Crystal Palace is accessible by rail from Crystal Palace railway station, where Southern trains run between Victoria on the Crystal Palace Line and London Bridge on the Brighton Main Line, and where London Overground trains run to Highbury & Islington on the East London Line. In addition, Southern services run to Beckenham Junction, Sutton and Epsom Downs. Crystal Palace railway station is one of the few stations to border two zones, Zones 3 and 4. The South Gate of the Park is accessible by rail via Penge West, which is served by Southern trains from London Bridge and London Overground services.

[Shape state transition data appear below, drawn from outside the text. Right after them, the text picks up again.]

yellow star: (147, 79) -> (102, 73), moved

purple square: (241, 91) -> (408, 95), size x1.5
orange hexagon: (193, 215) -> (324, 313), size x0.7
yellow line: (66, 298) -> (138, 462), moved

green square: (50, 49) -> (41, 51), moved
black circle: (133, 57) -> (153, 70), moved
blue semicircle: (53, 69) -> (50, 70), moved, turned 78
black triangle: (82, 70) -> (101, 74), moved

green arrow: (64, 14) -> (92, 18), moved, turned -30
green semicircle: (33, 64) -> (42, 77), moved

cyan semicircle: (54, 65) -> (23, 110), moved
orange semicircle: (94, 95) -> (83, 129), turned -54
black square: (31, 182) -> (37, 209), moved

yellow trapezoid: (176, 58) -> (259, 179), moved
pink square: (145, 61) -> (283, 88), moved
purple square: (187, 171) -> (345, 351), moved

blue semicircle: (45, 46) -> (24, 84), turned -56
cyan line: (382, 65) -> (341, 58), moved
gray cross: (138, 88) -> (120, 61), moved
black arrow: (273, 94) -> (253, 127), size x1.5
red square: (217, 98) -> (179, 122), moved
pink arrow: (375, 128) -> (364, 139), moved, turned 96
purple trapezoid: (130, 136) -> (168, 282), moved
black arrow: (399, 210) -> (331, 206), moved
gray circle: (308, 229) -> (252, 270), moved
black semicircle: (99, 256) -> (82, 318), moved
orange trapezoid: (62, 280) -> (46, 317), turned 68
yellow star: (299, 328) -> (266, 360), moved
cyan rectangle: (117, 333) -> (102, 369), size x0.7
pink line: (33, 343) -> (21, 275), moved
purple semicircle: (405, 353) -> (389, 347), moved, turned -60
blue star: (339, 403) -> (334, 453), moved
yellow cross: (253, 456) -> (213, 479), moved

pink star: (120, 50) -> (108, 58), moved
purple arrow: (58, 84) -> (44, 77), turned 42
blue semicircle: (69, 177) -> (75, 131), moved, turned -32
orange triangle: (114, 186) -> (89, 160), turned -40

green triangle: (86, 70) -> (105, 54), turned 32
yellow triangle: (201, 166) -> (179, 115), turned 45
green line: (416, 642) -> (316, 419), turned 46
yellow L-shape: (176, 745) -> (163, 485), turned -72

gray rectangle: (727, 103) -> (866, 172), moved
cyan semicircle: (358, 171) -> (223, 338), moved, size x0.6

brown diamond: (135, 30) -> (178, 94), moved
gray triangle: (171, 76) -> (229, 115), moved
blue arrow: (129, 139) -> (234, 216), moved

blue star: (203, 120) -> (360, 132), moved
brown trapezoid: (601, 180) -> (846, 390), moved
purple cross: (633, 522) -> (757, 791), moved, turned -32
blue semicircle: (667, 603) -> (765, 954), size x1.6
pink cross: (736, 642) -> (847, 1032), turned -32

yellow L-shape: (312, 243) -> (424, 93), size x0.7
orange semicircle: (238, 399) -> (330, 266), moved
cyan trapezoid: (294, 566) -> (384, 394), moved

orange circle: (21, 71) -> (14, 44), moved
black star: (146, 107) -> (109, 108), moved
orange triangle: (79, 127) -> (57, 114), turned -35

Crystal Palace used to have a second railway station, the Crystal Palace (High Level) railway station. The station was built to serve passengers visiting the Crystal Palace, but after the fire in 1936 traffic on the branch line declined. During World War II the line serving the station was temporarily closed due to bomb damage. Although repairs were made and the line was reopened, the requirement for reconstruction work and the drop in traffic led to the decision to close the station and branch line in 1954, followed by the demolition of the station in 1961. Despite the demolition, a Grade II listed subway remains under Crystal Palace Parade. The Crystal Palace pneumatic railway was also built in Crystal Palace circa 1864.
The low level station remained open, although passenger numbers at that station also fell after the fire of 1936 and many services were diverted to serve London–Croydon routes instead of the Victoria–London Bridge route. Rail travel was in decline across the UK in the 1960s and 1970s when the Beeching Axe was imposed. During the 1970s, two outer platforms used by terminating trains were abandoned and the third rail was removed.
More recently rail travel at the station has seen a resurgence and new services have started running. Passenger numbers increased each year between 2004 and 2013. Since May 2010, the station has served the East London Line branch of the London Overground, connecting with the Docklands and Shoreditch. In 2011 services were extended to Highbury and Islington. The station underwent redevelopment in 2012, which brought the original Victorian booking hall back into use, created a new cafe in the station building and provided wheelchair access through the installation of three lifts; this work was completed by the end of March 2013.
There have been past proposals to connect the Croydon Tramlink to Crystal Palace, with mayoral candidates citing the desirability of the initiative.
The area is served by multiple bus routes, many of which terminate at Crystal Palace Bus Station. These services include routes N2, 3/N3, N63, 122, N137, 157, 202, 227, 249, 322, 358, 363, 410, 417, 432, 450 and 931.